Judy: You decide, darling. Remember, our budget.
Plato: Oh, don't give it a second thought, it's, uh, only 3 million dollars a month.
Jim Stark: What?
Judy: Oh, we can afford it. I'll scrimp and I'll save and I'll work my fingers to the bone. You see, we're newlyweds... oh, there's just one more thing... what about...
Plato: Right this way, mind you, though, we don't encourage them. They're such a bother.
Judy: Oh I quite agree, I just can't stand it when they cry. What do you do with them when they cry?
Jim Stark: [Magoo voice] Drown 'em like puppies, ha!
Plato: I used to lay awake in my crib at night and listen to them fight.
Jim Stark: Can you really remember back that far? I can't even remember what happened yesterday.
First police officer: Get up, get up. Mixed up in that beating on 12th street, huh?
Second police officer: No. Plain drunkenness.
Jim Stark: [to a shivering Plato] Want my jacket?
[Plato looks up at Jim]
Jim Stark: You want my jacket? It's warm.
[Plato shakes his head]
Frank Stark: I wouldn't make a hasty decision.

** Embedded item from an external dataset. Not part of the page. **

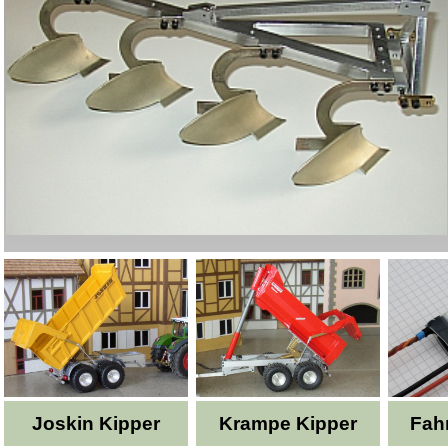
Joskin Kipper
Krampe Kipper
Fahr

Nobody can make a snap decision. We've got to consider the pros and cons, make a list, get advice... Have I ever stopped you from doing anything?
Jim Stark: Mom. Dad. This is Judy. She's my friend.
Mrs. Carol Stark: He's...
[Frank speaks, overlapping so their words become unintelligible]
Police Chief: You know if the boy ever talked to a psychiatrist?
Plato: You mean a head-shrinker?
Crawford Family Maid: Oh, Mrs. Crawford don't believe in them, sir.
Police Chief: Well, maybe she better start.
Jim Stark: [referring to his parents] They think I can make friends if we move. Just move, everything will be roses and sunshine.
Jim Stark: I didn't chicken. You saw where I jumped. What did I have to do, kill myself?